Had a fruitless morning at the London Metropolitan Archives. On the plus side, wondered down to the Guildhall Library, then spent a pleasant afternoon wondering around the city checking out all those church names that come up so much on GF discussion threads!

At the entrance to Spa Fields Park near the LMA, a sign caught my eye:

Bone House and Graveyard
...during 50 years, 80,000 internments took place, many more than the 2,722 originally provided for. Each night coffins and bodies were exhumed and burnt in the Bone House to make room for fresh burials. Local residents, who got ill from the fumes, suspected that Mr Bird, the manager, and Steven Bishop, the watchman of the burying ground, were burning bodies after having buried them.


The site of the Spa Fields Chapel was originally a tea room called The Pantheon, which was converted into a Methodist chapel in 1779 by The Countess of Huntingdon.

Soon after Spa Fields Chapel was opened, some speculators leased from the Marquis of Northampton the two acres of the former tea house's garden and converted it into a general burying-ground.

The new cemetery, embedded among houses, was intended to bring in a pretty penny, as it was calculated to have room for 2,722 adults, but it soon began to fill at the rate of 1,500 bodies annually, there being sometimes thirty-six burials a day. It's popularity was in part due to the fact the charges at the new burying ground undercut that of the parish churches.

In May 1802, the gravedigger, Joseph Naples, was indicted at Clerkenwell sessions for body snatching. Unfortunately for him, he met up with a Bow Street runner one evening, who became suspicious of the large load on Naples's shoulders. When challenged, Naples ran off. The load turned out to be the recently buried bodies of a woman and child.

It emerged that Naples had been involved in supplying the local hospitals with up to three bodies a day during the winter season, using a basket the hospitals had helpfully provided. He would also supply just the head of anyone who had died of something particularly interesting. He once offered the local undertaker a range of shrouds, caps, pillows etc., which he claimed were little worse for wear. The undertaker, refused to buy them. When Naples’s privy was drained, it was found to be full of shrouds.

Over 50 years, it was computed that 80,000 interments had taken place in this pestilential graveyard.

In 1842, some terrible disclosures began to ooze out, proving the shameless greediness of the human ghouls who farmed the Spa Fields burial-ground.

It was found that it was now the nightly custom to exhume bodies and burn the coffins, to make room for fresh arrivals. To make the new grave seven or eight bodies were actually chopped up, and corpses recently interred were frequently dragged up by ropes, so that the coffin might be removed and split up for struts to prop up the new-made graves. Bodies were sometimes destroyed after only two days' burial.

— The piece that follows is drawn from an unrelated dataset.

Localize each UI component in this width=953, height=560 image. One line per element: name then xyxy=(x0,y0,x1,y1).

A grave-digger who, being discharged, insisted on removing the body of his child, which had been recently interred, declared that he and his mates had buried as many as forty-five bodies in one day, besides still-borns. In one year they had had 2,017 funerals, and the stones of families who had purchased graves in perpetuity were frequently displaced and destroyed.

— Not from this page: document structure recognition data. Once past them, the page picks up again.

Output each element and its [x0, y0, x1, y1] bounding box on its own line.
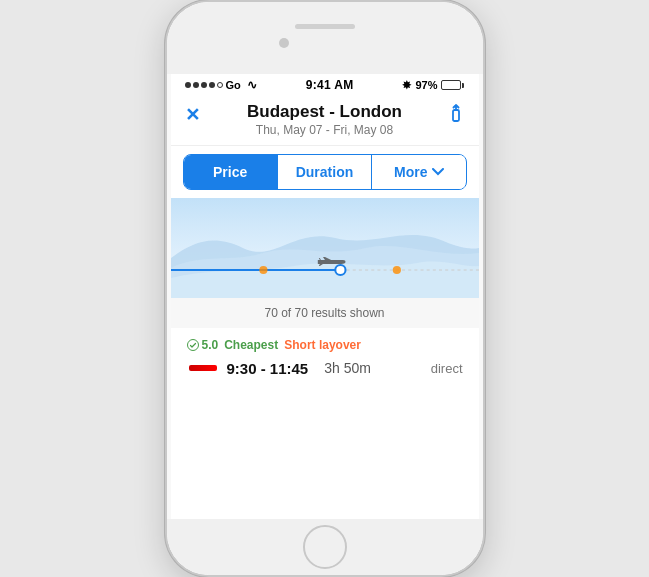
phone-hardware-bottom — [167, 519, 483, 575]
cheapest-badge: Cheapest — [224, 338, 278, 352]
battery-icon — [441, 80, 464, 90]
svg-point-7 — [187, 340, 198, 351]
layover-badge: Short layover — [284, 338, 361, 352]
svg-point-4 — [259, 266, 267, 274]
rating-badge: 5.0 — [187, 338, 219, 352]
airline-logo-strip — [189, 365, 217, 371]
signal-dot-4 — [209, 82, 215, 88]
flight-row: 9:30 - 11:45 3h 50m direct — [187, 358, 463, 378]
results-area: 70 of 70 results shown 5.0 Cheapest Shor… — [171, 298, 479, 388]
svg-rect-0 — [453, 110, 459, 121]
svg-point-5 — [335, 265, 345, 275]
svg-point-6 — [392, 266, 400, 274]
signal-dot-5 — [217, 82, 223, 88]
phone-hardware-top — [167, 2, 483, 74]
tab-duration[interactable]: Duration — [278, 155, 371, 189]
screen: Go ∿ 9:41 AM ✸ 97% ✕ — [171, 74, 479, 519]
carrier-label: Go — [226, 79, 241, 91]
route-dates: Thu, May 07 - Fri, May 08 — [256, 123, 393, 137]
signal-dot-3 — [201, 82, 207, 88]
flight-times: 9:30 - 11:45 — [227, 360, 309, 377]
tab-price[interactable]: Price — [184, 155, 277, 189]
flight-header: ✕ Budapest - London Thu, May 07 - Fri, M… — [171, 96, 479, 146]
status-right: ✸ 97% — [402, 79, 464, 92]
graph-svg — [171, 198, 479, 298]
flight-duration: 3h 50m — [324, 360, 371, 376]
status-left: Go ∿ — [185, 78, 257, 92]
signal-dot-1 — [185, 82, 191, 88]
home-button[interactable] — [303, 525, 347, 569]
filter-tabs: Price Duration More — [183, 154, 467, 190]
phone-frame: Go ∿ 9:41 AM ✸ 97% ✕ — [165, 0, 485, 577]
battery-body — [441, 80, 461, 90]
price-graph — [171, 198, 479, 298]
status-time: 9:41 AM — [306, 78, 354, 92]
results-count: 70 of 70 results shown — [171, 306, 479, 320]
flight-card[interactable]: 5.0 Cheapest Short layover 9:30 - 11:45 … — [171, 328, 479, 388]
route-title: Budapest - London — [247, 102, 402, 122]
wifi-icon: ∿ — [247, 78, 257, 92]
signal-dot-2 — [193, 82, 199, 88]
tab-more[interactable]: More — [372, 155, 465, 189]
airline-logo — [187, 358, 219, 378]
flight-type: direct — [431, 361, 463, 376]
rating-icon — [187, 339, 199, 351]
speaker — [295, 24, 355, 29]
status-bar: Go ∿ 9:41 AM ✸ 97% — [171, 74, 479, 96]
share-button[interactable] — [447, 104, 465, 128]
flight-badges: 5.0 Cheapest Short layover — [187, 338, 463, 352]
battery-percent: 97% — [415, 79, 437, 91]
camera — [279, 38, 289, 48]
chevron-down-icon — [432, 168, 444, 176]
bluetooth-icon: ✸ — [402, 79, 411, 92]
signal-strength — [185, 82, 223, 88]
battery-tip — [462, 83, 464, 88]
close-button[interactable]: ✕ — [185, 104, 200, 126]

The inhabitants of the neighbourhood then petitioned Parliament, complaining of the infectious smells from the burial ground, and of the shameful scandal generally.

'The lessees of the ground,' says a historian of Clerkenwell, 'sought to allay the general excitement by repudiating the charges brought against their underlings, but there was no mitigation of the evil complained of - nightly burnings still took place.'

On the night of the 14 December 1843, an alarm was raised that the Bone House of Spa Fields ground was on fire. An engine-keeper stated he saw in the grate a rib bone and other bones, partly burnt, and a quantity of coffin-wood in different stages of decay.

By the exertions of Mr G A Walker, MD, of the Society for the Abolition of Burials in Towns, seconded by several of the principal inhabitants, this disgraceful state of things was brought again under the attention of the magistrates, and the lessees, managers, and others were summoned to appear at the Clerkenwell Police Court, when other revolting statements were made and confirmed. At length these disgusting and loathsome practices were suppressed by law.

In the 50 pages of Burial Ground Incendiarism. The Last Fire at the Bone-House at the Spa-Fields Golgotha (1846), Walker described the burning of coffins and body parts, the gruesome charges of witnesses to the recycling that allowed 1,500 bodies a year to go into an area of 2 acres for 50 years.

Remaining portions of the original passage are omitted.